Зинченко убавил звук радиоприёмника.
– Надо – будем разговаривать. О чём хотите? О самолётах или о девушках? – пошутил командир.
– Давайте о девушках, самолётов нам, чувствую, завтра хватит.
– Можно и о девушках, только я тут не специалист. Двадцать лет брака, какие уж тут девушки.
– А вот скажите, как жену найти, чтобы на двадцать лет?
– Не знаю, она как-то сама нашлась.
– А я как с Сашей расстался, так и… – Гущин замолчал.
– И неужели девушки вокруг не роятся? Герой, красавец.
Гущин пожал плечами.
– Ну… я вот уже месяц одну хочу куда-нибудь пригласить, да всё как-то стесняюсь.
– Нашу?
– Ага, в экипаже Синицына летает. Марина, светленькая такая.
– А ты своим вкусам, я смотрю, не изменяешь!
– Да она на Сашу только внешне похожа, мне кажется.
– Кажется? Ты с ней вообще, что ли, не общался?
– Нуууу, общался, но так, в столовой там, в коридоре.

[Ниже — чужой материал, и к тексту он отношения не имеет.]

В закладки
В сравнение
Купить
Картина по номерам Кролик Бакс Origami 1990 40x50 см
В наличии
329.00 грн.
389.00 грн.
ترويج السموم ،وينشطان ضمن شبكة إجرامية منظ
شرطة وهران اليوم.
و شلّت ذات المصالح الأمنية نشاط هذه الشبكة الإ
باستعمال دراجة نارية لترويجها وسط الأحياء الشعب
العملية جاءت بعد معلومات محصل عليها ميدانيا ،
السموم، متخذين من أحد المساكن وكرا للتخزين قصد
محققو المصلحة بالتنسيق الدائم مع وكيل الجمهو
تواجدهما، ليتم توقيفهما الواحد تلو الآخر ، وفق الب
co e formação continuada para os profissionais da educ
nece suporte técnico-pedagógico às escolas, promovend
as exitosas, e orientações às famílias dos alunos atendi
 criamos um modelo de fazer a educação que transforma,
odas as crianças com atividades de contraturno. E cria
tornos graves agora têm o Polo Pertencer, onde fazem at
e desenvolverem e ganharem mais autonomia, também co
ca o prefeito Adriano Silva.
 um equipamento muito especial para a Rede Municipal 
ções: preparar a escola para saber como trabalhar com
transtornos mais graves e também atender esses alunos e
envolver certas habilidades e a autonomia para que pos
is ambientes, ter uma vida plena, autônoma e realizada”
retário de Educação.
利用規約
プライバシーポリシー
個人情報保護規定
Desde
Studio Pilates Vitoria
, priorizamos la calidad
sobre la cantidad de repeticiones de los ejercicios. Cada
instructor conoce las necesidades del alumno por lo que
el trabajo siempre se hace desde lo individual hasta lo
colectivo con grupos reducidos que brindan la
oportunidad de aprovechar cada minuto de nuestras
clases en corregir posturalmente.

Она с нами один раз в Иркутск летала, когда наша Катя заболела, тогда и познакомились.
– Так пригласи её уже куда-нибудь. Вот прямо завтра и пригласи, если встретишь, всё равно вечер свободный.
– Ай-яй-яй, Леонид Саввич, какие советы вы даёте молодым лётчикам! Перед рейсом на свидание ходить, – Гущин захихикал.

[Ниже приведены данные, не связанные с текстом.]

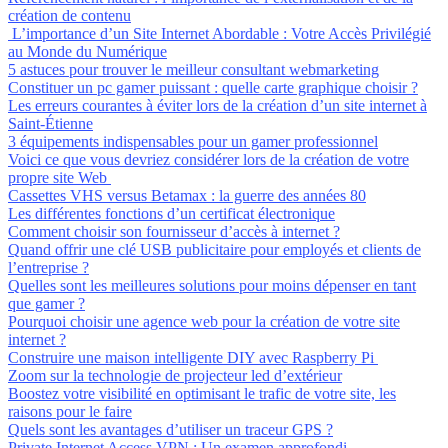
création de contenu
L’importance d’un Site Internet Abordable : Votre Accès Privilégié
au Monde du Numérique
5 astuces pour trouver le meilleur consultant webmarketing
Constituer un pc gamer puissant : quelle carte graphique choisir ?
Les erreurs courantes à éviter lors de la création d’un site internet à
Saint-Étienne
3 équipements indispensables pour un gamer professionnel
Voici ce que vous devriez considérer lors de la création de votre
propre site Web
Cassettes VHS versus Betamax : la guerre des années 80
Les différentes fonctions d’un certificat électronique
Comment choisir son fournisseur d’accès à internet ?
Quand offrir une clé USB publicitaire pour employés et clients de
l’entreprise ?
Quelles sont les meilleures solutions pour moins dépenser en tant
que gamer ?
Pourquoi choisir une agence web pour la création de votre site
internet ?
Construire une maison intelligente DIY avec Raspberry Pi
Zoom sur la technologie de projecteur led d’extérieur
Boostez votre visibilité en optimisant le trafic de votre site, les
raisons pour le faire
Quels sont les avantages d’utiliser un traceur GPS ?
Private Internet Access VPN : Un examen approfondi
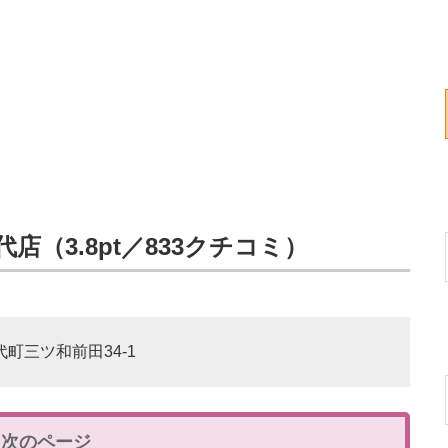
店（3.8pt／833クチコミ）
代町三ツ和前田34-1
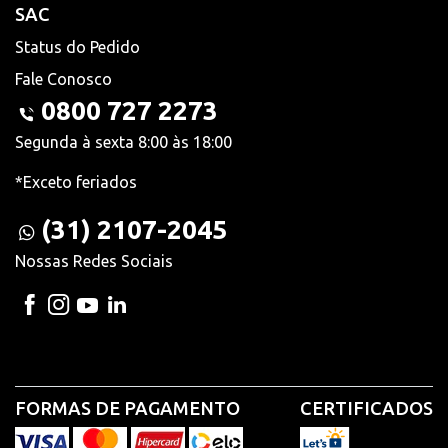
SAC
Status do Pedido
Fale Conosco
0800 727 2273
Segunda à sexta 8:00 às 18:00
*Exceto feriados
(31) 2107-2045
Nossas Redes Sociais
FORMAS DE PAGAMENTO
CERTIFICADOS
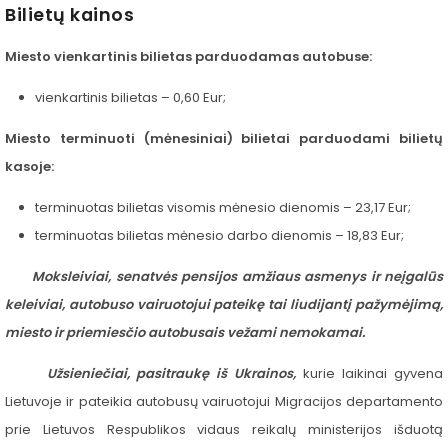
Bilietų kainos
Reklama ant autobusų
Miesto vienkartinis bilietas parduodamas autobuse:
Aikštelės nuoma
vienkartinis bilietas – 0,60 Eur;
Miesto terminuoti (mėnesiniai) bilietai parduodami bilietų
kasoje:
terminuotas bilietas visomis mėnesio dienomis – 23,17 Eur;
terminuotas bilietas mėnesio darbo dienomis – 18,83 Eur;
Moksleiviai, senatvės pensijos amžiaus asmenys ir neįgalūs
keleiviai, autobuso vairuotojui pateikę tai liudijantį pažymėjimą,
miesto ir priemiesčio autobusais vežami nemokamai.
Užsieniečiai, pasitraukę iš Ukrainos,
kurie laikinai gyvena
Lietuvoje ir pateikia autobusų vairuotojui Migracijos departamento
prie Lietuvos Respublikos vidaus reikalų ministerijos išduotą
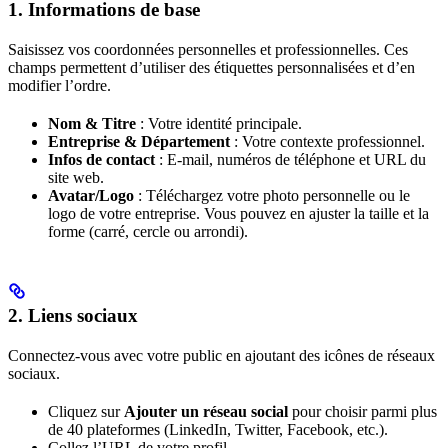
1. Informations de base
Saisissez vos coordonnées personnelles et professionnelles. Ces
champs permettent d’utiliser des étiquettes personnalisées et d’en
modifier l’ordre.
Nom & Titre
: Votre identité principale.
Entreprise & Département
: Votre contexte professionnel.
Infos de contact
: E-mail, numéros de téléphone et URL du
site web.
Avatar/Logo
: Téléchargez votre photo personnelle ou le
logo de votre entreprise. Vous pouvez en ajuster la taille et la
forme (carré, cercle ou arrondi).
2. Liens sociaux
Connectez-vous avec votre public en ajoutant des icônes de réseaux
sociaux.
Cliquez sur
Ajouter un réseau social
pour choisir parmi plus
de 40 plateformes (LinkedIn, Twitter, Facebook, etc.).
Collez l’URL de votre profil.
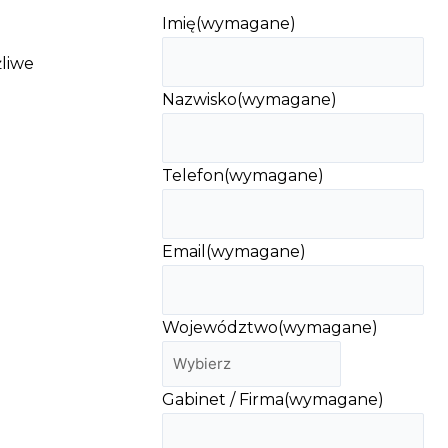
Imię
(wymagane)
żliwe
Nazwisko
(wymagane)
Telefon
(wymagane)
Email
(wymagane)
Województwo
(wymagane)
Gabinet / Firma
(wymagane)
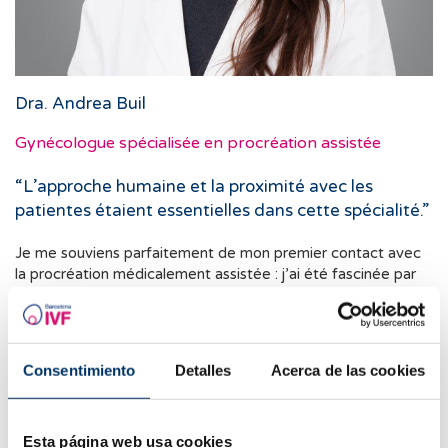
Dra. Andrea Buil
Gynécologue spécialisée en procréation assistée
“L’approche humaine et la proximité avec les
patientes étaient essentielles dans cette spécialité.”
Je me souviens parfaitement de mon premier contact avec
la procréation médicalement assistée : j’ai été fascinée par
toute l’aide que la médecine peut apporter aux patientes
pour les aider à réaliser leur rêve de devenir mères, mais j’ai
également appris que l’approche humaine et la proximité
avec les patientes étaient essentielles dans cette spécialité.
Consentimiento
Detalles
Acerca de las cookies
Pouvoir accompagner ce processus chaque jour est un
véritable privilège, mais aussi une grande responsabilité.
Chaque cas est unique et, grâce à une équipe
Esta página web usa cookies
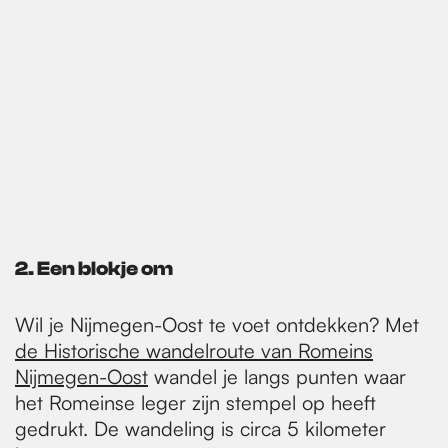
2. Een blokje om
Wil je Nijmegen-Oost te voet ontdekken? Met
de Historische wandelroute van Romeins
Nijmegen-Oost
wandel je langs punten waar
het Romeinse leger zijn stempel op heeft
gedrukt. De wandeling is circa 5 kilometer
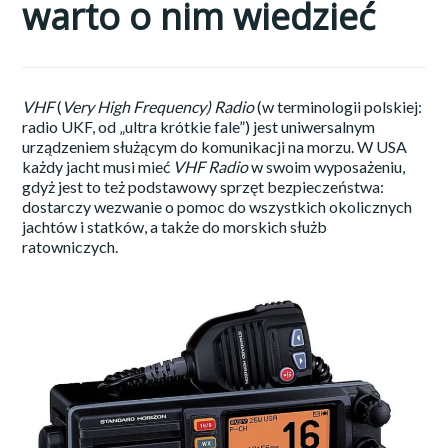
warto o nim wiedzieć
VHF
(
Very High Frequency
)
Radio
(w terminologii polskiej:
radio UKF, od „ultra krótkie fale”) jest uniwersalnym
urządzeniem służącym do komunikacji na morzu. W USA
każdy jacht musi mieć
VHF Radio
w swoim wyposażeniu,
gdyż jest to też podstawowy sprzęt bezpieczeństwa:
dostarczy wezwanie o pomoc do wszystkich okolicznych
jachtów i statków, a także do morskich służb
ratowniczych.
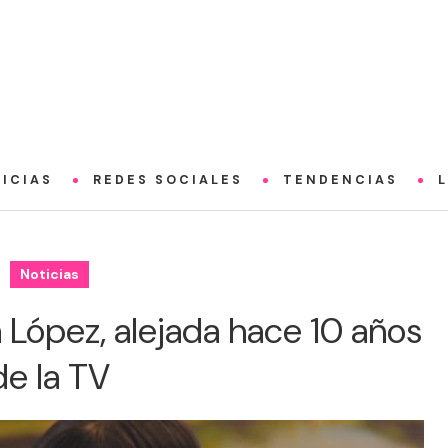
ICIAS
REDES SOCIALES
TENDENCIAS
Noticias
ra López, alejada hace 10 años
de la TV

– Я, Гущин, человек старомодный. Я когда в юности на первое свидание девушку приглашал, то это значило в кино сходить и до дома её проводить, а в щёчку при этом поцеловать – так это был верх нахальства и повод для гордости на ближайшие несколько недель.
– И с тех пор никогда на свидания не ходили?
– При живой жене? – серьёзно переспросил Зинченко. – Нет, не ходил. И не планирую. А вот тебе, молодому и свободному, сам бог велел.